Work to complete: Leave every picture out and give back the lines below from the first through the line that holds "Operators in this", exactly as written.

Extracted page text data:
○ ○ ○ ○

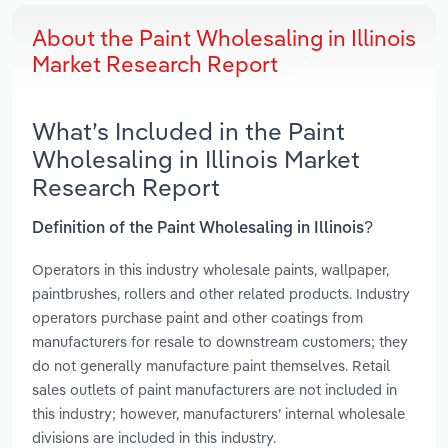
About the Paint Wholesaling in Illinois
Market Research Report
What’s Included in the Paint
Wholesaling in Illinois Market
Research Report
Definition of the Paint Wholesaling in Illinois?
Operators in this industry wholesale paints, wallpaper,
paintbrushes, rollers and other related products. Industry
operators purchase paint and other coatings from
manufacturers for resale to downstream customers; they
do not generally manufacture paint themselves. Retail
sales outlets of paint manufacturers are not included in
this industry; however, manufacturers’ internal wholesale
divisions are included in this industry.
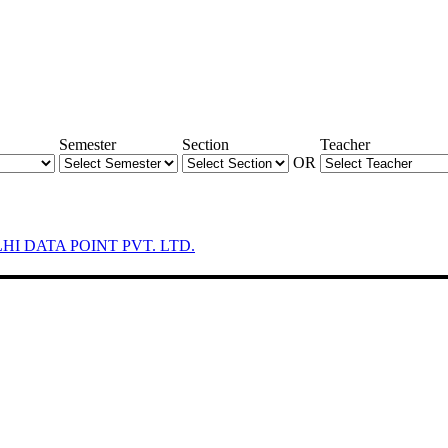
Semester
Section
Teacher
OR
LHI DATA POINT PVT. LTD.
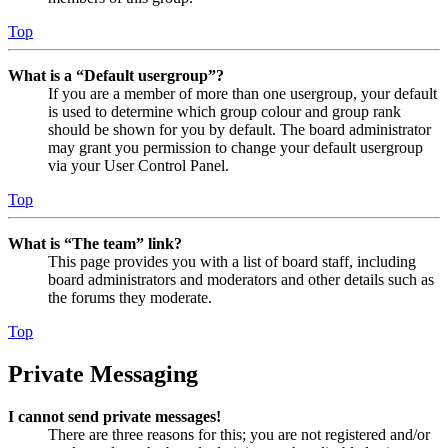
Top
What is a “Default usergroup”?
If you are a member of more than one usergroup, your default
is used to determine which group colour and group rank
should be shown for you by default. The board administrator
may grant you permission to change your default usergroup
via your User Control Panel.
Top
What is “The team” link?
This page provides you with a list of board staff, including
board administrators and moderators and other details such as
the forums they moderate.
Top
Private Messaging
I cannot send private messages!
There are three reasons for this; you are not registered and/or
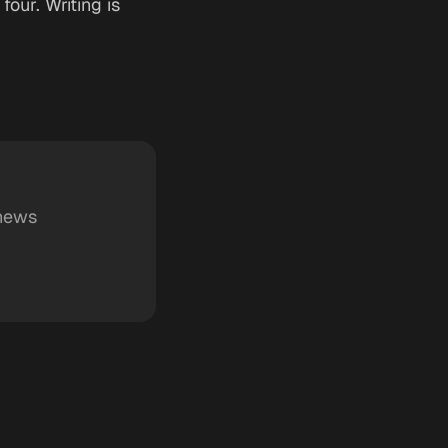
four. Writing is
 news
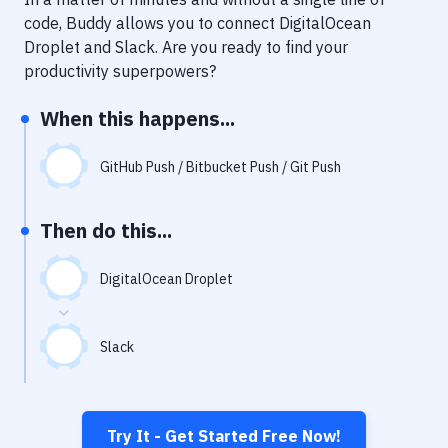
Notifications
code, Buddy allows you to connect
DigitalOcean
Performance & App Monitoring
Droplet
and
Slack
. Are you ready to find your
productivity superpowers?
Uptime Monitoring
When this happens...
Git Hosting Services
Virtual Machine
GitHub Push / Bitbucket Push / Git Push
Then do this...
DigitalOcean Droplet
Slack
Try It - Get Started Free Now!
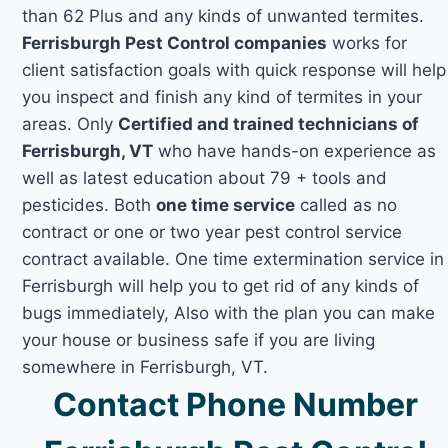
than 62 Plus and any kinds of unwanted termites.
Ferrisburgh Pest Control companies
works for
client satisfaction goals with quick response will help
you inspect and finish any kind of termites in your
areas. Only
Certified and trained technicians of
Ferrisburgh, VT
who have hands-on experience as
well as latest education about 79 + tools and
pesticides. Both
one time service
called as no
contract or one or two year pest control service
contract available. One time extermination service in
Ferrisburgh will help you to get rid of any kinds of
bugs immediately, Also with the plan you can make
your house or business safe if you are living
somewhere in Ferrisburgh, VT.
Contact Phone Number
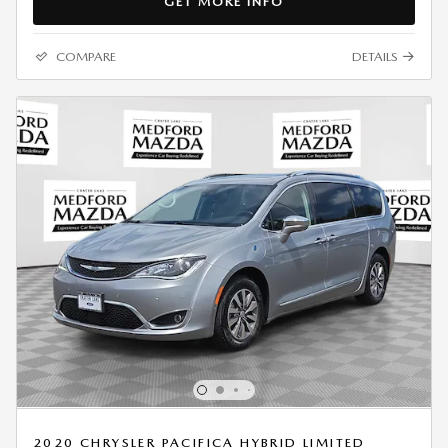
GET MORE INFO
COMPARE
DETAILS
2020 CHRYSLER PACIFICA HYBRID LIMITED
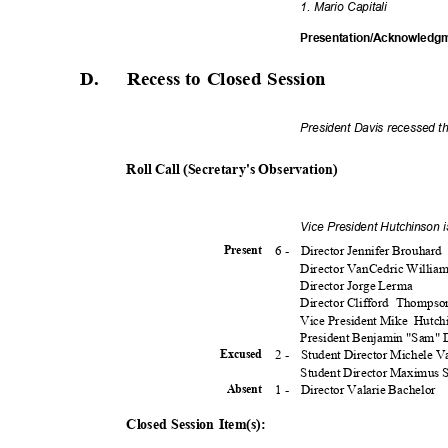
1. Mario Capitali
Presentation/Acknowledg
D. Recess
to Closed Session
President Davis recessed t
Roll Call (Secretary's Observation)
Vice President Hutchinson 
6 -
Director Jennifer Brouhard
Presen
t
Director VanCedric Willia
Director Jorge Lerma
Director Clifford
Thomps
Vice President Mike
Hutch
President Benjamin "Sam"
2 -
Student Director Michele 
Excuse
d
Student Director Maximus
1 -
Director Valarie Bachelor
Absen
t
Closed Session Item(s):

○ ○ ○ ○

Reply to the exercise:
About the Paint Wholesaling in Illinois
Market Research Report
What’s Included in the Paint
Wholesaling in Illinois Market
Research Report
Definition of the Paint Wholesaling in Illinois?
Operators in this industry wholesale paints, wallpaper,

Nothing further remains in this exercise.